STORED DATA -

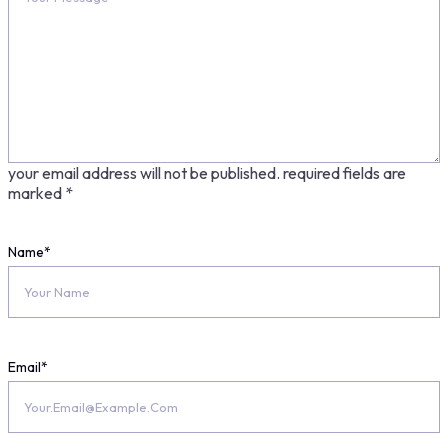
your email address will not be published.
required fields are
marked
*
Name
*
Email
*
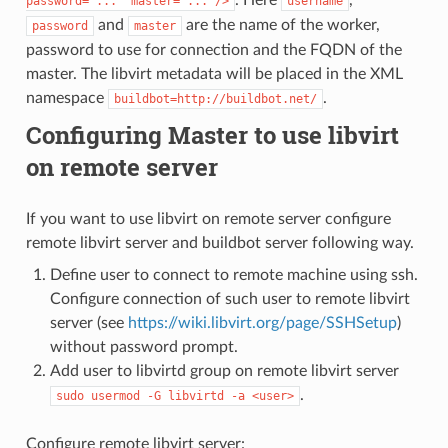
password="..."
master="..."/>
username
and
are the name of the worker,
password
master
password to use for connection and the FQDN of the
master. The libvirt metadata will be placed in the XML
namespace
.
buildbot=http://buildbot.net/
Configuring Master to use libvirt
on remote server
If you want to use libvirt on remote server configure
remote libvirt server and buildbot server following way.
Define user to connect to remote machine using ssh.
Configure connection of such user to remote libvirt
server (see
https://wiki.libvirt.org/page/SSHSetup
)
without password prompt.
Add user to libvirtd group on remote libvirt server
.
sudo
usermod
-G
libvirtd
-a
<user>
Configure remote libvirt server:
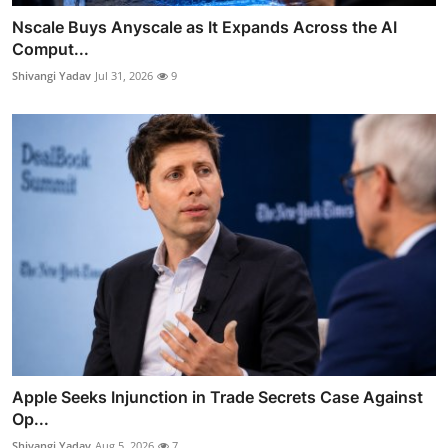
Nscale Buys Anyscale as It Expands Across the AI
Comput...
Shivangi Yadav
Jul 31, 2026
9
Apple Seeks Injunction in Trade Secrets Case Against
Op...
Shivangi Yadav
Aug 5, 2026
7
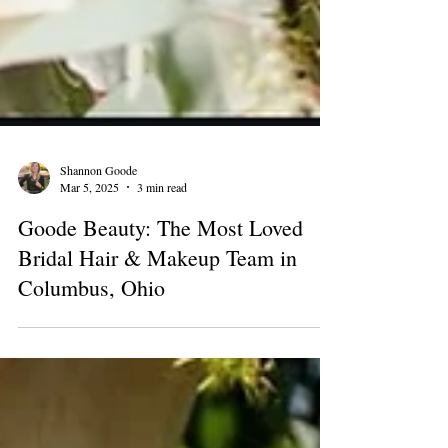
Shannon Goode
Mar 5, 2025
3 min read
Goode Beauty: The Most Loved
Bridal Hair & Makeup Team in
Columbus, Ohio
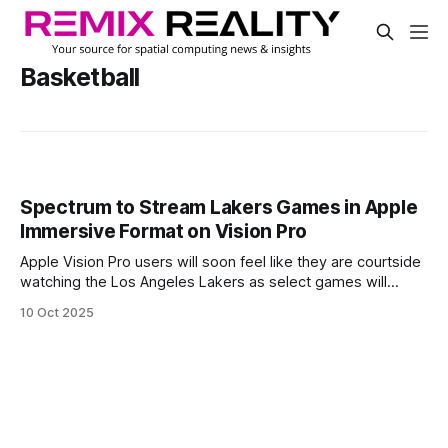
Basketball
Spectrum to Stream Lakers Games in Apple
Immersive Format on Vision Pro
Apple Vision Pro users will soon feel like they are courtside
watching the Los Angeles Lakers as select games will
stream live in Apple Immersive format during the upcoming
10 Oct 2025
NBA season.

TASK DETAILS -
What are the lines above that hold the string "Vision"? Copy them.

TASK RESPONSE -
Immersive Format on Vision Pro
Apple Vision Pro users will soon feel like they are courtside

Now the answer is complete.